ASP.NET's integrated support for defining a site map is based on an XML file named app.sitemap, which is placed in the root directory of the application. The structure of the file complies with a specific schema:

<siteMap>
   <siteMapNode title="" description="" url="">
      <siteMapNode .../>
   </siteMap>
</siteMap>

Every single siteMapNode element included in this schema can be nested and results in the hierarchy of the navigation. The documentation presents one example for such a hierarchy, which Listing 5-1 shows.

Listing 5-1: App.sitemap Contains an XML-Formatted Site Map Hierarchy
Start example
<?xml version="1.0" encoding="utf-8" ?>
<siteMap>
   <siteMapNode title="Home" description="Home" url="default.aspx" >
      <siteMapNode title="Products" description="Our products"
          url="Products.aspx">
          <siteMapNode title="Hardware" description="Hardware choices"
               url="navigation1.aspx" />
          <siteMapNode title="Software" description="Software choices"
               url="Software.aspx" />
      </siteMapNode>
      <siteMapNode title="Services" description="Services we offer"
         url="Services.aspx">
         <siteMapNode title="Training" description="Training classes"
             url="Training.aspx" />
         <siteMapNode title="Consulting" description="Consulting services"
             url="Consulting.aspx" />
         <siteMapNode title="Support" description="Supports plans"
             url="Support.aspx" />
      </siteMapNode>
   </siteMapNode>
</siteMap>
End example

The two areas, "Products" and "Services," are placed below "Home" and have some submenus themselves. Please note that the structures being used here don't have to correspond with the physical structure of your files and directories. But it can be quite easy to define the navigation by the file structure and vice versa. Particularly with large projects, you'll get a much better overview this way.

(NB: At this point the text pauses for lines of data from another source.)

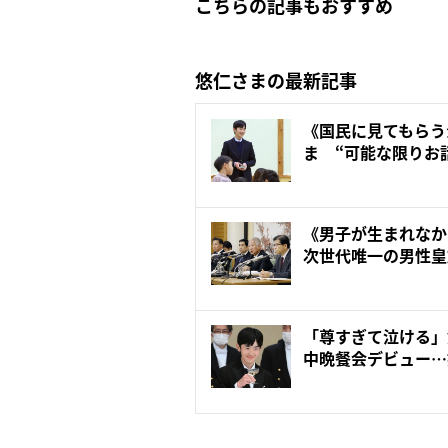
こちらの記事もおすすめ
悠仁さまの最新記事
《国民に見てもらう
ま “可能な限りお
見せら...
《男子が生まれな
次世代唯一の男性皇
負担...
「尊すぎて泣ける」
中晩餐会デビュー…
に見...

Apart from the attributes title, url, and description, you may additionally allocate keywords to a list of keywords for each individual page. Multiple keywords are separated by commas. If you intend to give only limited access to a page, or rather the navigation item itself, you must pass the permitted roles to the attribute roles. Don't forget to use commas to separate the roles. I explain the use of the new user management features later in Chapter 6. By the way, you may place any individual attributes here as well.

If you want to allocate this (or a different) navigation to your application, you should keep on reading. Add a new XML file with the previously mentioned name, app.sitemap, to your project and copy the content shown in Listing 5-1 into it.